TO DO:
Where a line of the entries below includes the string "dialog", count it. Give only the resulting number.
==========
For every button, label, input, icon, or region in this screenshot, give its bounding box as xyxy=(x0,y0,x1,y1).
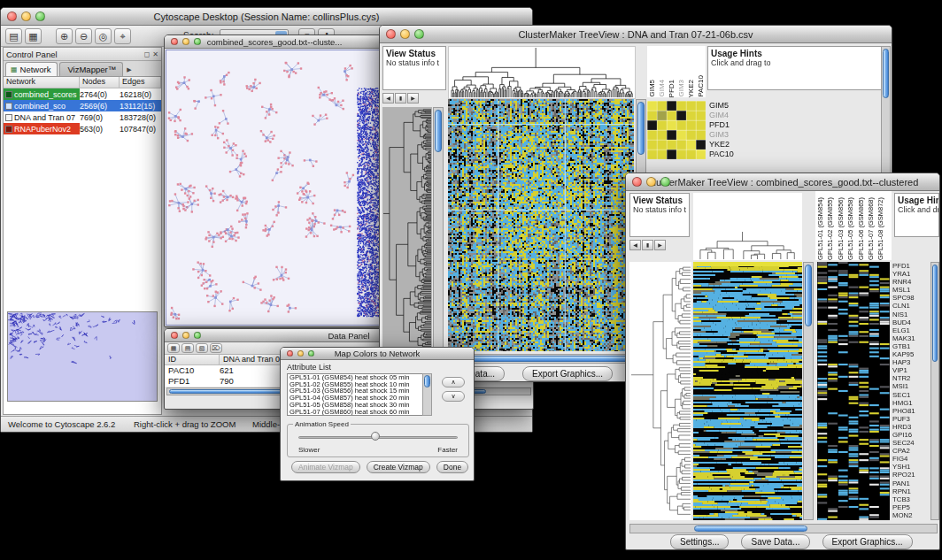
scrollbar-thumb[interactable] xyxy=(424,375,430,387)
scroll-left-icon[interactable]: ◀ xyxy=(382,93,394,104)
network-overview-thumbnail[interactable] xyxy=(7,311,158,402)
scrollbar-thumb[interactable] xyxy=(805,265,812,326)
gene-label[interactable]: RNR4 xyxy=(892,278,930,286)
scrollbar-thumb[interactable] xyxy=(932,265,938,362)
zoom-button[interactable] xyxy=(35,12,45,21)
dialog-button[interactable]: Done xyxy=(436,461,468,473)
zoom-button[interactable] xyxy=(194,332,201,339)
gene-label[interactable]: SPC98 xyxy=(892,294,930,302)
network-table-row[interactable]: combined_sco 2569(6) 13112(15) xyxy=(4,100,161,111)
treeview1-titlebar[interactable]: ClusterMaker TreeView : DNA and Tran 07-… xyxy=(380,26,892,43)
gene-label[interactable]: TCB3 xyxy=(892,495,930,503)
gene-label[interactable]: PFD1 xyxy=(709,120,762,130)
dialog-button[interactable]: Animate Vizmap xyxy=(291,461,360,473)
tv2-hscrollbar[interactable] xyxy=(629,524,938,533)
network-table-header[interactable]: Edges xyxy=(120,77,161,88)
minimize-button[interactable] xyxy=(646,177,656,187)
gene-label[interactable]: GIM4 xyxy=(709,111,762,120)
tv2-heatmap[interactable] xyxy=(693,262,802,520)
dialog-button[interactable]: Create Vizmap xyxy=(367,461,430,473)
gene-label[interactable]: GIM3 xyxy=(709,130,762,140)
main-titlebar[interactable]: Cytoscape Desktop (Session Name: collins… xyxy=(1,8,532,26)
zoom-tool-button[interactable]: ⌖ xyxy=(114,28,131,44)
gene-label[interactable]: KAP95 xyxy=(892,350,930,358)
tv2-heatmap-vscrollbar[interactable] xyxy=(803,262,814,520)
attribute-list[interactable]: GPL51-01 (GSM854) heat shock 05 minGPL51… xyxy=(287,373,432,416)
network-view-titlebar[interactable]: combined_scores_good.txt--cluste... xyxy=(165,35,384,49)
zoom-button[interactable] xyxy=(660,177,670,187)
data-panel-tool-icon[interactable]: ⌦ xyxy=(210,343,222,353)
gene-label[interactable]: VIP1 xyxy=(892,366,930,374)
gene-label[interactable]: SEC1 xyxy=(892,391,930,399)
attribute-list-item[interactable]: GPL51-07 (GSM860) heat shock 60 min xyxy=(290,409,431,416)
tv2-column-dendrogram[interactable] xyxy=(693,193,802,260)
gene-label[interactable]: HMG1 xyxy=(892,399,930,407)
gene-label[interactable]: YKE2 xyxy=(709,140,762,150)
zoom-button[interactable] xyxy=(308,350,314,357)
minimize-button[interactable] xyxy=(400,29,410,39)
gene-label[interactable]: NTR2 xyxy=(892,374,930,382)
gene-label[interactable]: YSH1 xyxy=(892,463,930,471)
gene-label[interactable]: MON2 xyxy=(892,511,930,519)
tv2-right-vscrollbar[interactable] xyxy=(930,262,939,520)
network-table-header[interactable]: Network xyxy=(4,77,80,88)
gene-label[interactable]: CLN1 xyxy=(892,302,930,310)
gene-label[interactable]: MAK31 xyxy=(892,334,930,342)
gene-label[interactable]: HRD3 xyxy=(892,423,930,431)
gene-label[interactable]: RPN1 xyxy=(892,487,930,495)
treeview-action-button[interactable]: Save Data... xyxy=(741,534,809,549)
gene-label[interactable]: MSI1 xyxy=(892,382,930,390)
float-panel-icon[interactable]: ◻ xyxy=(144,50,151,58)
network-table-row[interactable]: RNAPuberNov2 563(0) 107847(0) xyxy=(4,123,161,134)
toolbar-icon-button[interactable]: ▤ xyxy=(5,28,22,44)
minimize-button[interactable] xyxy=(297,350,304,357)
tv2-zoom-heatmap[interactable] xyxy=(817,262,890,520)
scrollbar-thumb[interactable] xyxy=(637,102,645,155)
gene-label[interactable]: GPI16 xyxy=(892,431,930,439)
overview-canvas[interactable] xyxy=(8,312,157,401)
control-panel-tab[interactable]: ▦ Network xyxy=(5,62,58,76)
minimize-button[interactable] xyxy=(182,38,189,45)
gene-label[interactable]: CPA2 xyxy=(892,447,930,455)
treeview2-titlebar[interactable]: ClusterMaker TreeView : combined_scores_… xyxy=(626,173,939,191)
minimize-button[interactable] xyxy=(21,12,31,21)
data-panel-tool-icon[interactable]: ▤ xyxy=(181,343,194,353)
toolbar-icon-button[interactable]: ▦ xyxy=(25,28,42,44)
dialog-titlebar[interactable]: Map Colors to Network xyxy=(281,348,474,360)
tv1-zoom-matrix[interactable] xyxy=(647,101,706,159)
close-button[interactable] xyxy=(386,29,396,39)
gene-label[interactable]: PAC10 xyxy=(709,150,762,159)
minimize-button[interactable] xyxy=(182,332,189,339)
gene-label[interactable]: PHO81 xyxy=(892,407,930,415)
zoom-button[interactable] xyxy=(194,38,201,45)
gene-label[interactable]: SEC24 xyxy=(892,439,930,447)
gene-label[interactable]: ELG1 xyxy=(892,326,930,334)
gene-label[interactable]: PFD1 xyxy=(892,262,930,270)
data-table-header[interactable]: ID xyxy=(165,355,220,364)
close-button[interactable] xyxy=(7,12,17,21)
close-panel-icon[interactable]: ✕ xyxy=(152,50,158,58)
gene-label[interactable]: GTB1 xyxy=(892,342,930,350)
gene-label[interactable]: GIM5 xyxy=(709,101,762,111)
gene-label[interactable]: HAP3 xyxy=(892,358,930,366)
network-table-row[interactable]: DNA and Tran 07 769(0) 183728(0) xyxy=(4,111,161,123)
scroll-right-icon[interactable]: ▶ xyxy=(654,240,666,250)
close-button[interactable] xyxy=(287,350,293,357)
gene-label[interactable]: MSL1 xyxy=(892,286,930,294)
treeview-action-button[interactable]: Export Graphics... xyxy=(522,366,613,381)
move-down-button[interactable]: ∨ xyxy=(442,391,465,402)
close-button[interactable] xyxy=(171,38,178,45)
tab-overflow-icon[interactable]: ▶ xyxy=(127,66,131,73)
gene-label[interactable]: YRA1 xyxy=(892,270,930,278)
gene-label[interactable]: PEP5 xyxy=(892,503,930,511)
scroll-knob-icon[interactable]: ▮ xyxy=(395,93,406,104)
zoom-tool-button[interactable]: ◎ xyxy=(95,28,112,44)
move-up-button[interactable]: ∧ xyxy=(442,377,465,387)
tv2-row-dendrogram[interactable] xyxy=(629,262,691,520)
scroll-right-icon[interactable]: ▶ xyxy=(407,93,419,104)
gene-label[interactable]: NIS1 xyxy=(892,311,930,318)
gene-label[interactable]: PAN1 xyxy=(892,479,930,487)
network-graph-canvas[interactable] xyxy=(166,50,383,326)
zoom-tool-button[interactable]: ⊕ xyxy=(56,28,73,44)
data-panel-tool-icon[interactable]: ▧ xyxy=(196,343,208,353)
==========
EXPECTED ANSWER:
4